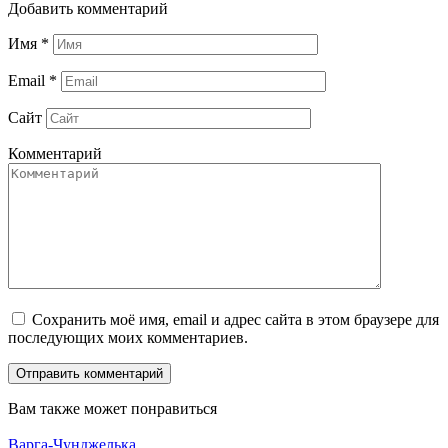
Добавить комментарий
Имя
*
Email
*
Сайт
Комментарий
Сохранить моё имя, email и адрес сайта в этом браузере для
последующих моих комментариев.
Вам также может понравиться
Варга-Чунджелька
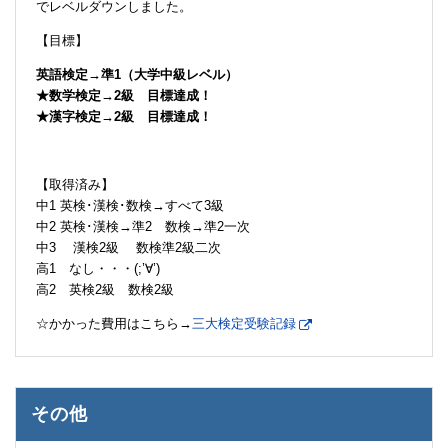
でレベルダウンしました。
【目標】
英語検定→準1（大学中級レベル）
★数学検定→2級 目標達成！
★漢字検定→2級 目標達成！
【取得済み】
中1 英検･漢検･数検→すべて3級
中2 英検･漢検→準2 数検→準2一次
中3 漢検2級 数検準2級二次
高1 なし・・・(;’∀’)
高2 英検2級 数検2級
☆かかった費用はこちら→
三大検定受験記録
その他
+ + + + + + +
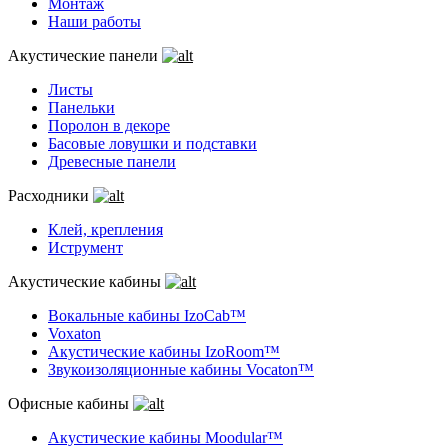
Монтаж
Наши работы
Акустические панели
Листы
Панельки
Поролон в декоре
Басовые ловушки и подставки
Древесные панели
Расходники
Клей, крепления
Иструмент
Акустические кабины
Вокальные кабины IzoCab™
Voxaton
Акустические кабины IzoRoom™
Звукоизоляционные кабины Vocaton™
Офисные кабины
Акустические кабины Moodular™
+ + + + + + +
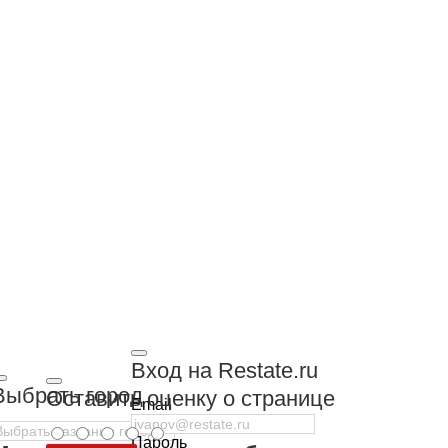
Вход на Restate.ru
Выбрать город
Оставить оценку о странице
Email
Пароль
+ + + + + + +
## [ASSIGNED TASK]
Look through the entries above and report each line where the string "Акустические" occurs.

## [ANSWER BELOW]
Акустические панели
Акустические кабины
Акустические кабины IzoRoom™
Акустические кабины Moodular™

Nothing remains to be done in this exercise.